The article tested Arrow lake, which has Skymont E-cores. Intel said those have comparable integer IPC to Raptor Cove, but I think their FPU isn't quite P-core tier.

> P Core architects need to go on a diet fast.

The P-cores are rumored to be discontinued after Razer Lake. Subsequent to that, Intel will supposedly use a unified microarchitecture based on the E-cores.

rcmz's avatar

Should atomic operations also be cache line aligned on GPUs ?

I could not find any info related to this in the CUDA programming guide or Vulkan spec.

I suppose they don't care since GPU atomic operations are handled with specialized ALUs instead of locking cache lines. But I would sure like to get a confirmation on this :)

Schrödinger's Cat's avatar

Most architectures flat-out don't support split locks. x86 only got into this pickle because older CPUs allowed it, so they couldn't de-support it without breaking legacy compatibility.

Peter W.'s avatar

Wasn't that a key reason for Intel's iBOT and related optimizations? What Robert Hallock said when asked about it made sense to me. It would be interesting if Intel is or will be using AI to systematically identify legacy software that would benefit from, for example, keeping specific instructions resident in the cache, and then update iBOT accordingly.

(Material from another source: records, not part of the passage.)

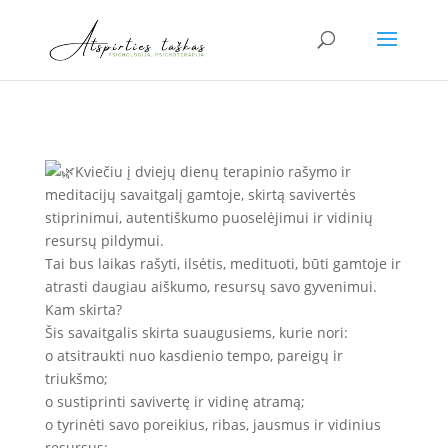
Kviečiu į dviejų dienų terapinio rašymo ir
meditacijų savaitgalį gamtoje, skirtą savivertės
stiprinimui, autentiškumo puoselėjimui ir vidinių
resursų pildymui.
Tai bus laikas rašyti, ilsėtis, medituoti, būti gamtoje ir
atrasti daugiau aiškumo, resursų savo gyvenimui.
Kam skirta?
Šis savaitgalis skirta suaugusiems, kurie nori:
o atsitraukti nuo kasdienio tempo, pareigų ir
triukšmo;
o sustiprinti savivertę ir vidinę atramą;
o tyrinėti savo poreikius, ribas, jausmus ir vidinius
resursus;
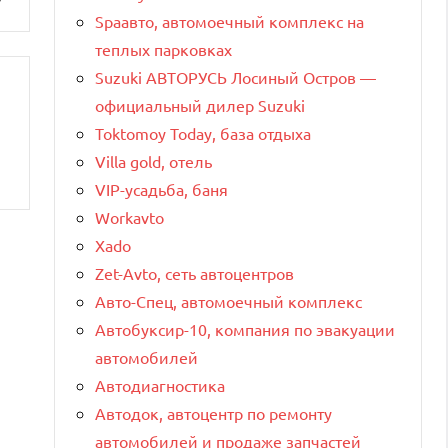
Spaавто, автомоечный комплекс на
теплых парковках
Suzuki АВТОРУСЬ Лосиный Остров —
официальный дилер Suzuki
Toktomoy Today, база отдыха
Villa gold, отель
VIP-усадьба, баня
Workavto
Xado
Zet-Avto, сеть автоцентров
Авто-Спец, автомоечный комплекс
Автобуксир-10, компания по эвакуации
автомобилей
Автодиагностика
Автодок, автоцентр по ремонту
автомобилей и продаже запчастей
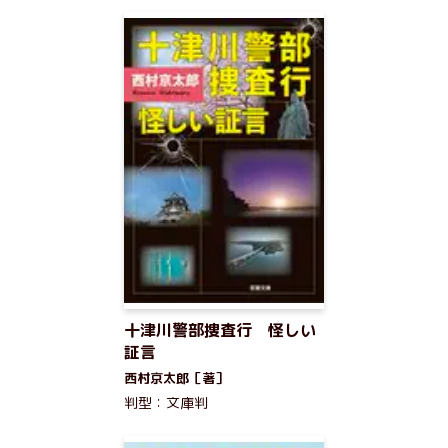
十津川警部捜査行 怪しい
証言
西村京太郎［著］
判型：文庫判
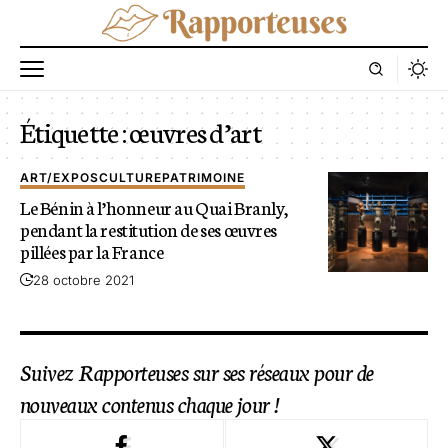
Étiquette :
œuvres d’art
ART/EXPOS
CULTURE
PATRIMOINE
Le Bénin à l’honneur au Quai Branly,
pendant la restitution de ses œuvres
pillées par la France
28 octobre 2021
Suivez Rapporteuses sur ses réseaux pour de
nouveaux contenus chaque jour !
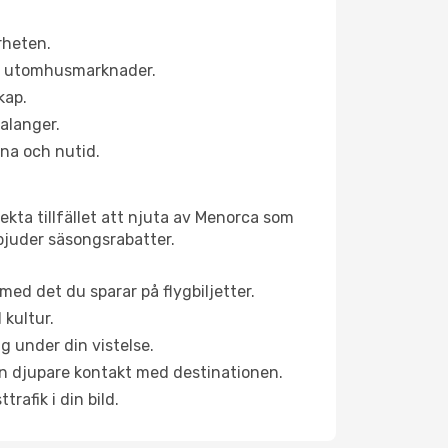
rheten.
ns utomhusmarknader.
kap.
alanger.
na och nutid.
ekta tillfället att njuta av Menorca som
erbjuder säsongsrabatter.
ed det du sparar på flygbiljetter.
 kultur.
g under din vistelse.
 en djupare kontakt med destinationen.
rafik i din bild.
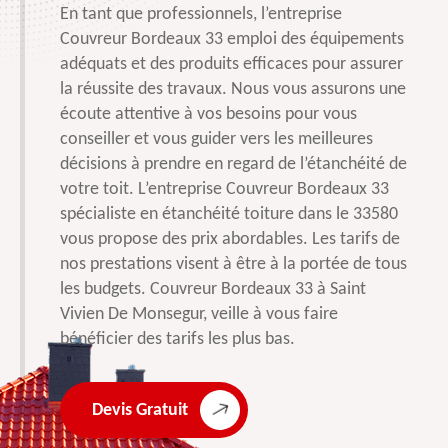
En tant que professionnels, l’entreprise
Couvreur Bordeaux 33 emploi des équipements
adéquats et des produits efficaces pour assurer
la réussite des travaux. Nous vous assurons une
écoute attentive à vos besoins pour vous
conseiller et vous guider vers les meilleures
décisions à prendre en regard de l’étanchéité de
votre toit. L’entreprise Couvreur Bordeaux 33
spécialiste en étanchéité toiture dans le 33580
vous propose des prix abordables. Les tarifs de
nos prestations visent à être à la portée de tous
les budgets. Couvreur Bordeaux 33 à Saint
Vivien De Monsegur, veille à vous faire
bénéficier des tarifs les plus bas.
Devis Gratuit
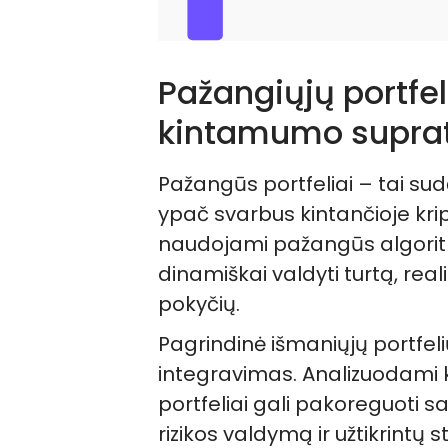
Pažangiųjų portfel
kintamumo supra
Pažangūs portfeliai – tai sudė
ypač svarbus kintančioje kript
naudojami pažangūs algoritm
dinamiškai valdyti turtą, reali
pokyčių.
Pagrindinė išmaniųjų portfel
integravimas. Analizuodami k
portfeliai gali pakoreguoti s
rizikos valdymą ir užtikrintų 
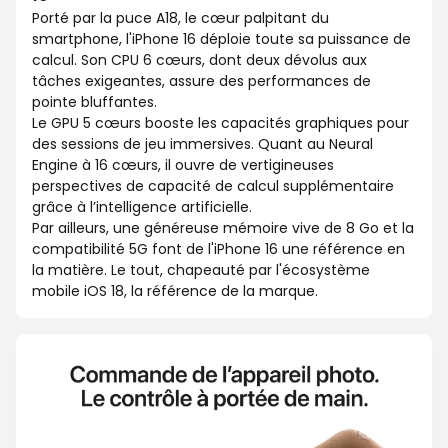
Porté par la puce A18, le cœur palpitant du
smartphone, l'iPhone 16 déploie toute sa puissance de
calcul. Son CPU 6 cœurs, dont deux dévolus aux
tâches exigeantes, assure des performances de
pointe bluffantes.
Le GPU 5 cœurs booste les capacités graphiques pour
des sessions de jeu immersives. Quant au Neural
Engine à 16 cœurs, il ouvre de vertigineuses
perspectives de capacité de calcul supplémentaire
grâce à l’intelligence artificielle.
Par ailleurs, une généreuse mémoire vive de 8 Go et la
compatibilité 5G font de l'iPhone 16 une référence en
la matière. Le tout, chapeauté par l'écosystème
mobile iOS 18, la référence de la marque.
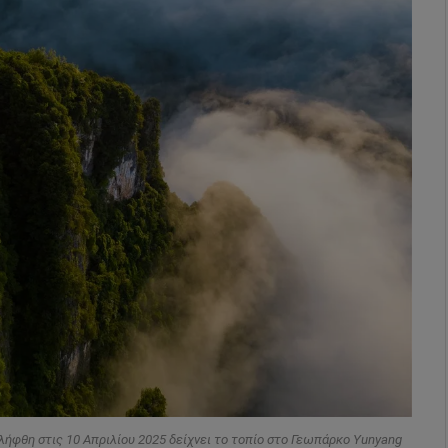
φθη στις 10 Απριλίου 2025 δείχνει το τοπίο στο Γεωπάρκο Yunyang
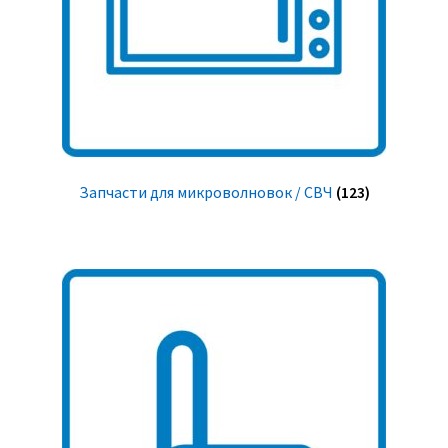
Запчасти для микроволновок / СВЧ
(123)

Also, if either you @Chester or you @George have the opportunity, I'd like to know if AMD is working on something similar - Thanks!

Schrödinger's Cat's avatar

No, split locks are generally rare, in practice. That's why Linux was able to initially handle them by raising a SIGBUS, which terminates the process. It was only later that they had to walk that back, once people started complaining about it breaking somewhat niche apps that couldn't be fixed.

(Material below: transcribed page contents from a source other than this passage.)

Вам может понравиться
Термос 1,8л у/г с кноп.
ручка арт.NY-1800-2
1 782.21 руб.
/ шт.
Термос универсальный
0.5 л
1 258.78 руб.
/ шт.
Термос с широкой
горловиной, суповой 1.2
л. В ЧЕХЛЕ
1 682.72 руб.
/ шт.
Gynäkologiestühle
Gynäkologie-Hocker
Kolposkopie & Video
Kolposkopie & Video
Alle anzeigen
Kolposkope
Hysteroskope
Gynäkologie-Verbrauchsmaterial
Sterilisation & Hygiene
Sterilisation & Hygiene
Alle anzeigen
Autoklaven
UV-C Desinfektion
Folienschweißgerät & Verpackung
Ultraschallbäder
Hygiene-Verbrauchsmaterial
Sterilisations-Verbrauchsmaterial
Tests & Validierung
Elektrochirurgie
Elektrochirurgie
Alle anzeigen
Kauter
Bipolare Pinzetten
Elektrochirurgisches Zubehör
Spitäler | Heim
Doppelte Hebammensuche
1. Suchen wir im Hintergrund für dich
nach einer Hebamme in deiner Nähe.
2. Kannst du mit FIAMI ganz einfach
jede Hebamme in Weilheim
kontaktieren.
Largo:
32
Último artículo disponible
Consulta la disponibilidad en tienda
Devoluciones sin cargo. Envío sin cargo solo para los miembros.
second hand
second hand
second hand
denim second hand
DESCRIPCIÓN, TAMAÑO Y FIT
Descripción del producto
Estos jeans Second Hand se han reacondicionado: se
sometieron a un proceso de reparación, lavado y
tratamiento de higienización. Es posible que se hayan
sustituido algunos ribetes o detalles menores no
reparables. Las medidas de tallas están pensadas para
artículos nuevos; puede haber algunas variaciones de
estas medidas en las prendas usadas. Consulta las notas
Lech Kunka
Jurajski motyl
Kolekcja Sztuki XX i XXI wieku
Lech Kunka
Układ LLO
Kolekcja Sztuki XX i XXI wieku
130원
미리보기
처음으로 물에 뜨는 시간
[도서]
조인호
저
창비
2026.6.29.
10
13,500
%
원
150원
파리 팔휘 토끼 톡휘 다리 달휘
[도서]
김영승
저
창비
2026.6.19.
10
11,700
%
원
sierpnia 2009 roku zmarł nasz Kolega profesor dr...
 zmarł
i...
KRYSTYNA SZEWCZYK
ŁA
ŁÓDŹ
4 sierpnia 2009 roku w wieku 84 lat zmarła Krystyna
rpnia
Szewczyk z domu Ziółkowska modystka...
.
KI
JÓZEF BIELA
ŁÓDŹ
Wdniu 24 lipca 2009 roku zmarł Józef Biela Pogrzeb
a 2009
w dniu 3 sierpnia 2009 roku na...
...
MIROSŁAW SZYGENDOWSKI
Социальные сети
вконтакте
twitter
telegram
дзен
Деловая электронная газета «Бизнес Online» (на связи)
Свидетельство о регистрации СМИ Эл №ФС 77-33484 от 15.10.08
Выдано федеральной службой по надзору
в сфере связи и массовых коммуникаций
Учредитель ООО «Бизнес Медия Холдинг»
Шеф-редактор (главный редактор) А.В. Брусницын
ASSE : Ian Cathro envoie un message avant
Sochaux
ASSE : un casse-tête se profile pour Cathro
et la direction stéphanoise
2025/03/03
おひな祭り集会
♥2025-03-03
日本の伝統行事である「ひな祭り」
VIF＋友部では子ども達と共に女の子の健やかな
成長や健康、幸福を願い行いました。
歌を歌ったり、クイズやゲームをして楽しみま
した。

What Robert Hallock said might sound sensible, but I can't find that it has any basis in reality. If there's a way to say, ‘hey, stay local, don’t evict me’ I couldn't find it. Some CPU cores do have such a capability, but I've never seen it in x86. Of course, it might be an undocumented feature of Arrow Lake, but it could also be that he misremembered what someone had told him or was taking some liberties while paraphrasing one of the things it actually does (e.g. cache prefetching).

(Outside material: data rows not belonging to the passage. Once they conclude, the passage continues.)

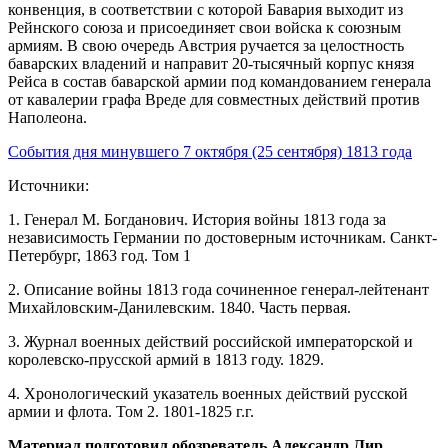
конвенция, в соответствии с которой Бавария выходит из
Рейнского союза и присоединяет свои войска к союзным
армиям. В свою очередь Австрия ручается за целостность
баварских владений и направит 20-тысячный корпус князя
Рейса в состав баварской армии под командованием генерала
от кавалерии графа Вреде для совместных действий против
Наполеона.
События дня минувшего 7 октября (25 сентября) 1813 года
Источники:
1. Генерал М. Богданович. История войны 1813 года за
независимость Германии по достоверным источникам. Санкт-
Петербург, 1863 год. Том 1
2. Описание войны 1813 года сочиненное генерал-лейтенант
Михайловским-Данилевским. 1840. Часть первая.
3. Журнал военных действий российской императорской и
королевско-прусской армий в 1813 году. 1829.
4. Хронологический указатель военных действий русской
армии и флота. Том 2. 1801-1825 г.г.
Материал подготовил обозреватель Александр Лир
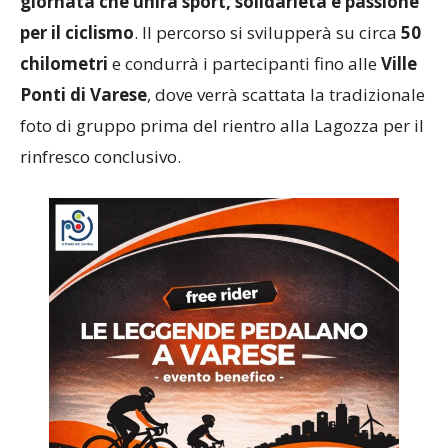
giornata che unirà sport, solidarietà e passione
per il ciclismo
. Il percorso si svilupperà su circa
50
chilometri
e condurrà i partecipanti fino alle
Ville
Ponti di Varese
, dove verrà scattata la tradizionale
foto di gruppo prima del rientro alla Lagozza per il
rinfresco conclusivo.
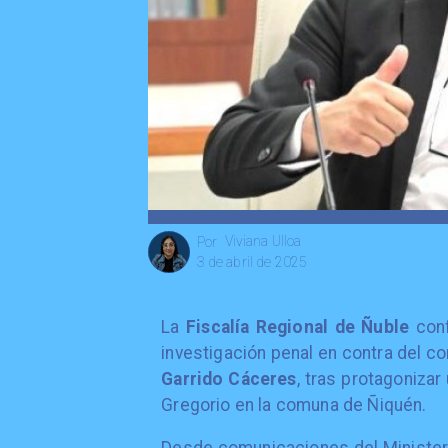
Viviana Ulloa
Por
3 de abril de 2025
La
Fiscalía Regional de Ñuble
conf
investigación penal en contra del co
Garrido Cáceres
, tras protagonizar
Gregorio en la comuna de Ñiquén.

I'll refrain from saying anything further about iBOT, because I've read some things about it that suggested it doesn't work how I had thought. I think it would be a good subject for the Chips & Cheese team to dig into.

Tanj's avatar

Just trap them and fault the apps that use them. Don't elaborate the chip to support stupid, useless behavior.

Schrödinger's Cat's avatar

Linux tried this, but had to walk it back due to the breakage it caused in legacy non-OSS apps, where the user had no means to fix them. So, the current behavior of "trap and log" was the compromise.

Still, some of the apps where it happens are Windows games people play under WINE, and Linux' current default behavior is fairly disastrous for them.

You can find more about the history of Linux' split-lock handling on Phoronix.

Tanj's avatar
Apr 10Edited

A less hostile response which is probably entirely feasible today, a few days work with the help of a codex, is to trap, re-JIT it to properly aligned code, and run that instead. Like a Rosetta for bad code.

Schrödinger's Cat's avatar

You're talking about reorganizing datastructures, which can precipitate highly non-local code changes. That seems like it'd exceed the capabilities of JIT-based recompilation frameworks.

It's hard enough for compilers to do pointer aliasing analysis in certain cases, when they have access to the source code. In this scenario, you need them to do something similar, without the source code or any assumptions about what language it was written in!

Tanj's avatar

I am not surprised, but I still think this has to be a hard line. Coherency is a pernicious expense, and anything that you add to an architecture to appease misuse simply propagates into unexpected places and adds complexity. It is already complex enough for a CPU to maintain directories and other structures for well-behaved use of coherent operations. Playing legacy games which were badly written? Tough luck go find an old PC, don't add complexity to make it seem ok.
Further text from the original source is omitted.